Categories: Cooking, Sonoran Native | Tags: , , , , , , , , , | Leave a comment

Pear Prickly Pear Desert Dessert

Hello, Amy here, preparing a dessert for some new friends completely new to the desert, passing through on their way to Costa Rica. A few pears that had seen some travel were sitting on the kitchen counter…

So I pared, sliced and put them in the oven with a few cubes of frozen prickly pear juice.

After baking and stirring, they looked like this!

Then I made a crumble topping, staring with plenty of desert seeds, from left to right: saguaro, amaranth, chia, barrel cactus.

The bulk of the mixture was mesquite meal, rolled oats, pecan meal, butter, sugar (evaporated cane juice). For seasoning, I used cinnamon, cardamon, dried rose petals and dried ocotillo flowers.

Once mixed, I crumbled the mixture over the pears and put back into the 350 degree F oven to bake until browned and crunchy.

It is best served warm, here with a little homemade goat yogurt, but cream or ice cream works, too!

The recipe can be found in the Desert Harvesters’ Cookbook:

This recipe is so forgiving. I was short on oats so increased the pecans. I doubled the cardamom, traded evaporated cane juice for the brown sugar, substituted water for milk, changed the orange/apple juice to prickly pear, and doubled the seeds. Coconut oil works fine instead of butter for this, too.

 

Amy’s Apple Crisp

2 pounds apples, local organic heirlooms if possible (Or pears. No need to weigh!)

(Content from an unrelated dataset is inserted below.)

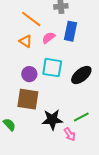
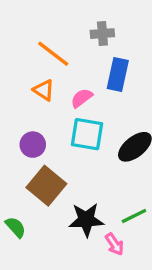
pink semicircle: (49, 38) -> (82, 98), moved
purple circle: (29, 74) -> (33, 145), moved
brown square: (28, 99) -> (46, 186), turned 30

2 tablespoons orange, apple or prickly pear juice (or more)

 

Topping:

1 cup mesquite meal

1 cup rolled oats

1/2 cup seeds, like amaranth, chia, barrel cactus, saguaro

1/3 cup evaporated cane juice or brown sugar (0r less)

1/4 cup chopped pecans

1/4 teaspoon cinnamon

1/4 teaspoon cardamom

1/4 pound (1 stick) butter

2 tablespoons milk or water

Slice the fruit into a baking dish, add juice, and bake at 350 degrees while preparing the topping. Mix all the topping ingredients in the food processor, distribute over sliced fruit, and bake at 350-375 degrees F until browned. Enjoy!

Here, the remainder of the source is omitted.